■ **PROBLEM**: What is needed is the number of lines in the data below that include "Ægypten", stated by itself.

-------- MATERIAL SUPPLIED

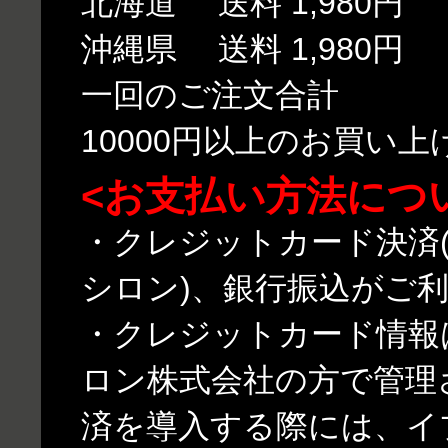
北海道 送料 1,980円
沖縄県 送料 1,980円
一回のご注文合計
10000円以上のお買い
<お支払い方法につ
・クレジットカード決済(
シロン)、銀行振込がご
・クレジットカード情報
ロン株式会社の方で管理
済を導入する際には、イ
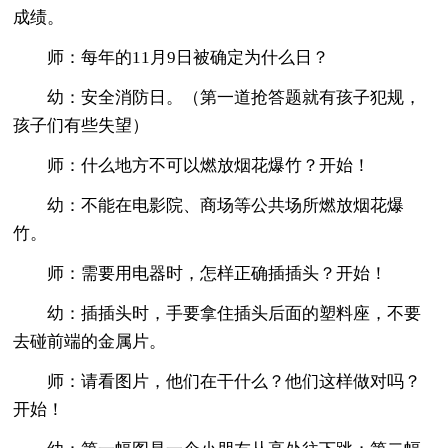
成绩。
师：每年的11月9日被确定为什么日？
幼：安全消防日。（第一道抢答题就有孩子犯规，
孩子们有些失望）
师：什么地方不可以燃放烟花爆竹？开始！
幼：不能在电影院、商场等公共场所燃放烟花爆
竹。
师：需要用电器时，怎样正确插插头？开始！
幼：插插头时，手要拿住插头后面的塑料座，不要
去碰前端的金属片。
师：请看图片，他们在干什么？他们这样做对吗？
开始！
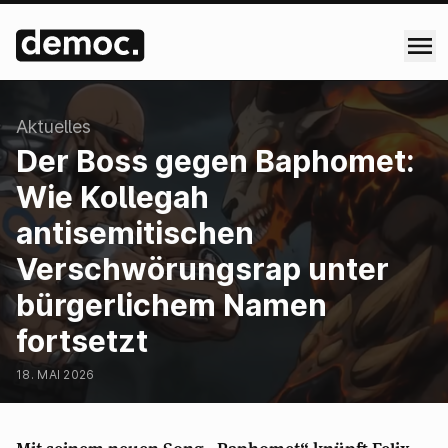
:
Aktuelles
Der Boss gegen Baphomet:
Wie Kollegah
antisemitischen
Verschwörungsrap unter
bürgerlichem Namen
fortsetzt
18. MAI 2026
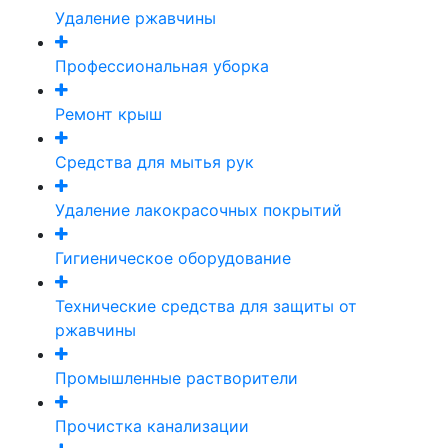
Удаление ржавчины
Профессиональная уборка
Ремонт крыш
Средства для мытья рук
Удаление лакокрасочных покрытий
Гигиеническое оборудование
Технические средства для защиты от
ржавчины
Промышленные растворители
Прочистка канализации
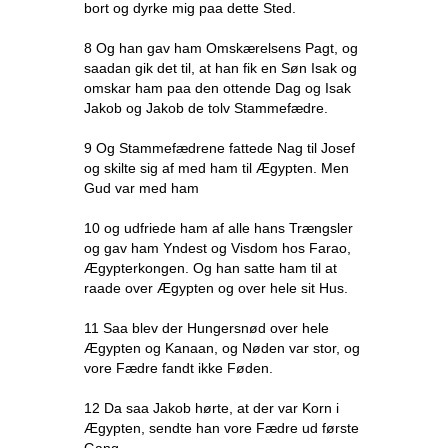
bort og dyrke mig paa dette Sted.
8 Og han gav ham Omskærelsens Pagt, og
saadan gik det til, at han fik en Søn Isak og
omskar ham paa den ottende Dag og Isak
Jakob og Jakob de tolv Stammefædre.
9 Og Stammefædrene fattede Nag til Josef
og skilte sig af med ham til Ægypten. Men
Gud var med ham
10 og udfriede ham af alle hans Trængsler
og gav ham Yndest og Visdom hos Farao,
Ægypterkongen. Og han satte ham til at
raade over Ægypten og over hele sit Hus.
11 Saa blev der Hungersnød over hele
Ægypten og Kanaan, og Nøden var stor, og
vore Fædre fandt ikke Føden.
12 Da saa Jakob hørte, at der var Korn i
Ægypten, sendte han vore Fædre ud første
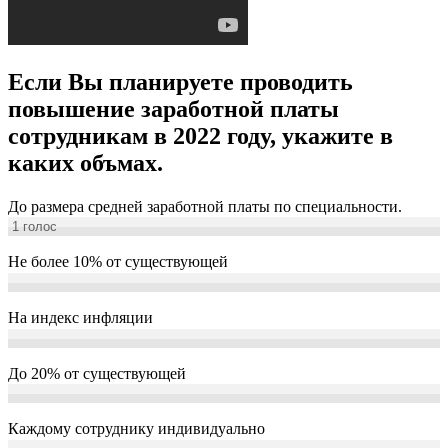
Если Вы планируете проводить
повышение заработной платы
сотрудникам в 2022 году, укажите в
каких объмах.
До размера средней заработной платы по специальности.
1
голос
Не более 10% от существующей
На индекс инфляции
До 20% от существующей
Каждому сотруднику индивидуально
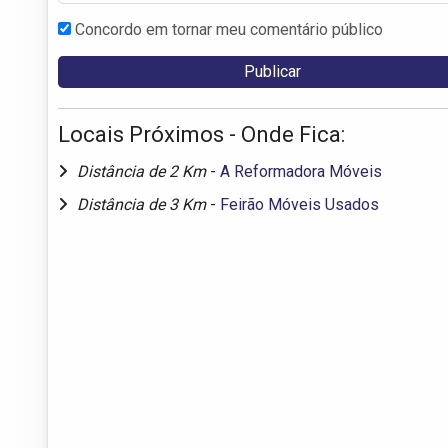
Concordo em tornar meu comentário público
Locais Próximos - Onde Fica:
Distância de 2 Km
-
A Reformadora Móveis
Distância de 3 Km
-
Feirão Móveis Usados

----------------
-------- MATERIAL SUPPLIED

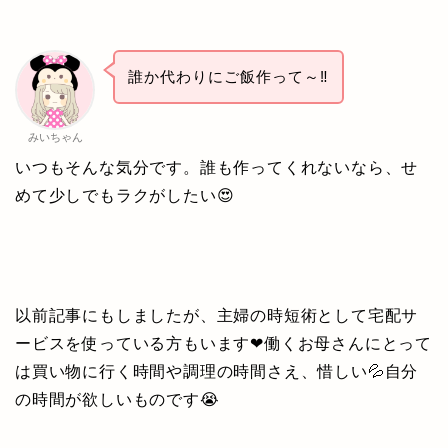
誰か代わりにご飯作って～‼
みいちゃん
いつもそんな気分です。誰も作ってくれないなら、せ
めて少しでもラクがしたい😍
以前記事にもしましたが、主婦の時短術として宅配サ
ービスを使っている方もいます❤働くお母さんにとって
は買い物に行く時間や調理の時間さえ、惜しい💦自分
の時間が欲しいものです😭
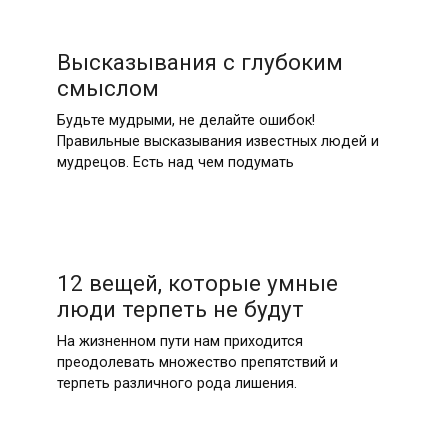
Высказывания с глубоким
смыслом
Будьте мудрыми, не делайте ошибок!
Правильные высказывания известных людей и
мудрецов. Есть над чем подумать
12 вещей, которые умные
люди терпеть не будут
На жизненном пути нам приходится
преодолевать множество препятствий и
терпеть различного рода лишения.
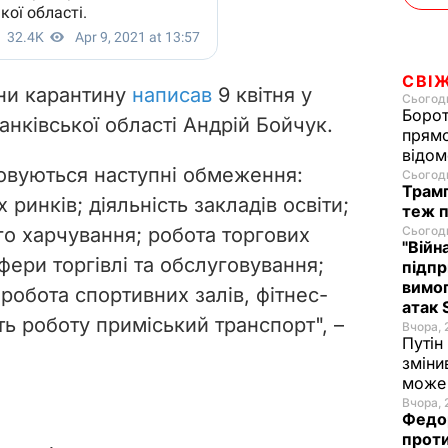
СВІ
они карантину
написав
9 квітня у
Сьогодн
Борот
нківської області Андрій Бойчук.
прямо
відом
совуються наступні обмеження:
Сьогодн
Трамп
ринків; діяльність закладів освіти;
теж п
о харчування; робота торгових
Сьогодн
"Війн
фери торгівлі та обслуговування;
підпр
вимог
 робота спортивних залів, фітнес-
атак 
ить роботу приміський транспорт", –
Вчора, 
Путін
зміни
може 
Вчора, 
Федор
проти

----------------

■ **ANSWER FOR THIS EXERCISE**: 4